For Buddhist and Muslim clients, whose specific beliefs and teaching are not as familiar to Johnson, she will ask them to draw in elements of their faith that may provide help.
“I will ask, ‘Is this something you can draw strength from?’”
She will explain some teachings in her own religious background as well, but stressed that it is important to not try to convert someone dealing with mental illness.
Johnson, Ricciardi and Kheriaty all said Catholics can help their family, friends and fellow parishioners by committing to learning more about mental illness, from the symptoms to forms of treatment.
Simply being present to someone who is suffering is one of the best forms of compassion, Ricciardi said.
For his part, Kheriaty stressed his book is just one piece of the conversation.
“There is a lot of work to be done. My book is not the last word on the subject,” he said.
The Diocese of Davenport’s Catholic Charities recently hosted a webinar on mental health that is available to Catholics in the diocese. For more information, contact Kent Ferris, diocesan director of social action and of Catholic Charities at firstname.lastname@example.org.
Medication and mental illness
Some Catholic therapists such as Allison Ricciardi are raising concerns about how medication is being used in the field of mental health.
Ricciardi believes meds are being used much too frequently, saying in many cases they only serve to take the edge off symptoms, but insurance companies are much quicker to cover medication than other forms of treatment. Full treatment often requires more than medication, she said.

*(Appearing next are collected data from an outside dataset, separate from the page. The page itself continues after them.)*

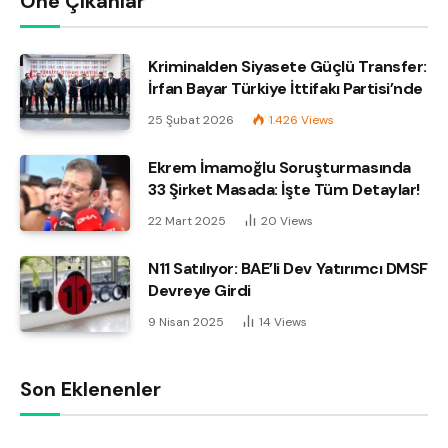
Öne Çıkanlar
Kriminalden Siyasete Güçlü Transfer:
İrfan Bayar Türkiye İttifakı Partisi’nde
25 Şubat 2026
1.426
Views
Ekrem İmamoğlu Soruşturmasında
33 Şirket Masada: İşte Tüm Detaylar!
22 Mart 2025
20
Views
N11 Satılıyor: BAE’li Dev Yatırımcı DMSF
Devreye Girdi
9 Nisan 2025
14
Views
Son Eklenenler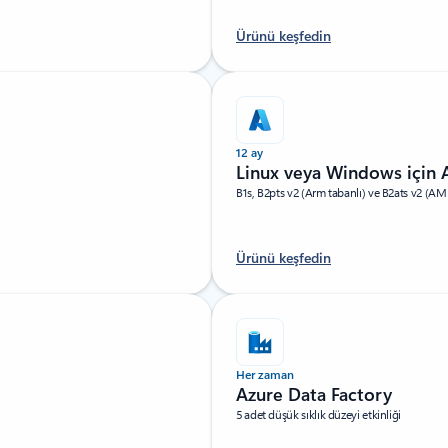
Ürünü keşfedin
12 ay
Linux veya Windows için 
B1s, B2pts v2 (Arm tabanlı) ve B2ats v2 (AMD t
Ürünü keşfedin
Her zaman
Azure Data Factory
5 adet düşük sıklık düzeyi etkinliği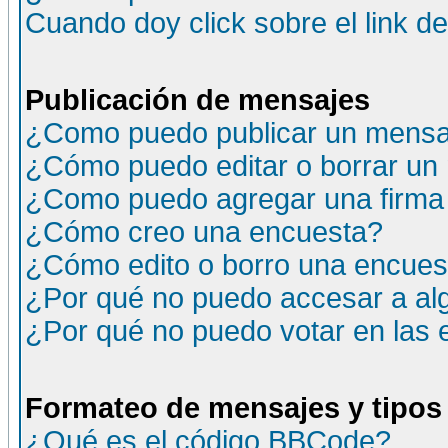
Cuando doy click sobre el link d
Publicación de mensajes
¿Como puedo publicar un mensaj
¿Cómo puedo editar o borrar un
¿Como puedo agregar una firma
¿Cómo creo una encuesta?
¿Cómo edito o borro una encuesta
¿Por qué no puedo accesar a al
¿Por qué no puedo votar en las
Formateo de mensajes y tipos
¿Qué es el código BBCode?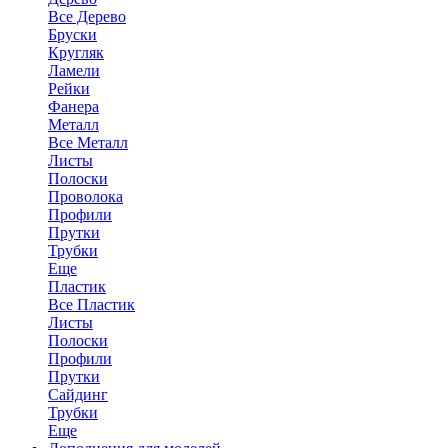
Все Дерево
Бруски
Кругляк
Ламели
Рейки
Фанера
Металл
Все Металл
Листы
Полоски
Проволока
Профили
Прутки
Трубки
Еще
Пластик
Все Пластик
Листы
Полоски
Профили
Прутки
Сайдинг
Трубки
Еще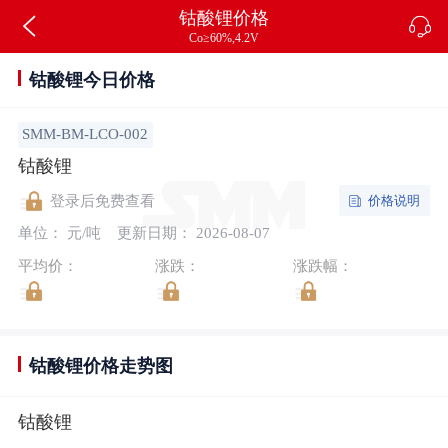
钴酸锂价格
Co≥60%,4.2V
钴酸锂今日价格
SMM-BM-LCO-002
钴酸锂
价格说明
登录后免费查看
单位： 元/吨
更新日期： 2026-08-07
平均价：
涨跌：
涨跌幅：
钴酸锂价格走势图
钴酸锂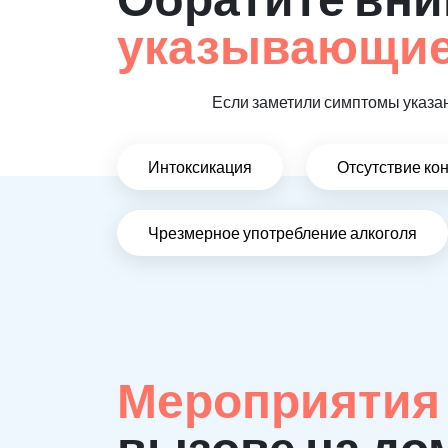
указывающие,
Если заметили симптомы указан
Интоксикация
Отсутствие ко
Чрезмерное употребление алкоголя
Мероприятия
вызове на до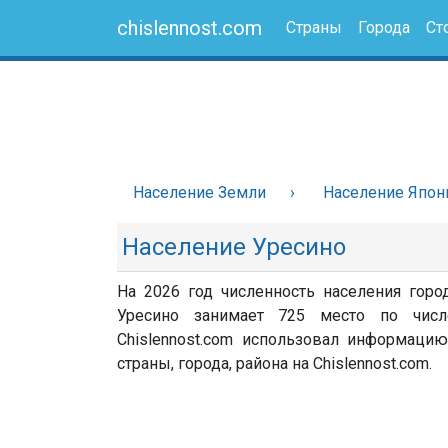
chislennost.com
Страны
Города
Ст
Население Земли
Население Япон
Население Уресино
На 2026 год численность населения горо
Уресино занимает 725 место по числ
Chislennost.com использовал информацию
страны, города, района на Chislennost.com.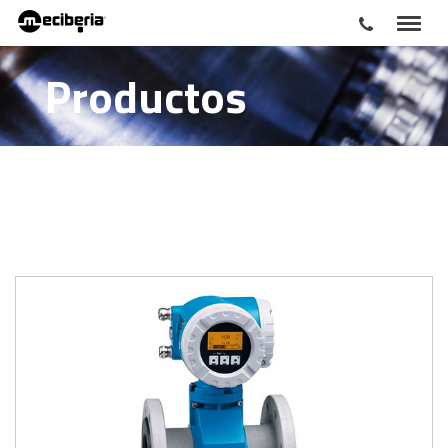
Productos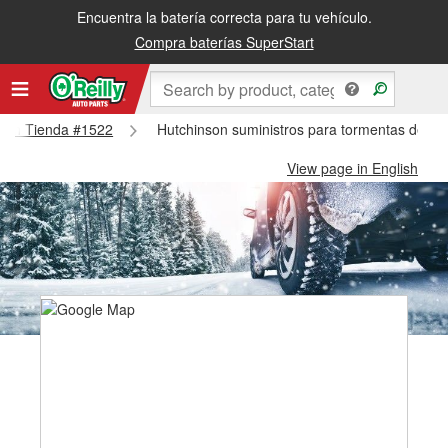
Encuentra la batería correcta para tu vehículo.
Compra baterías SuperStart
inson Tienda #1522
Hutchinson suministros para tormentas de ni
View page in English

Aaron Kheriaty agreed, saying the rise in the use of prescription medication is a concern. “Unfortunately, a lot of psychiatry is headed the medical management direction,” he said.
A recent CBS News investigation found deaths for accidental overdoses among veterans is on the rise. The number of patients treated by the Veterans Administration is up 29 percent, but narcotics prescriptions are up 259 percent, according to the report, released last month.
But Kheriaty stressed that medication often plays a critical role in successful treatment. He believes it is important to avoid extremes in over and under-prescribing of medication.
“I don’t want to throw the baby out with the bath water,” Kheriaty said.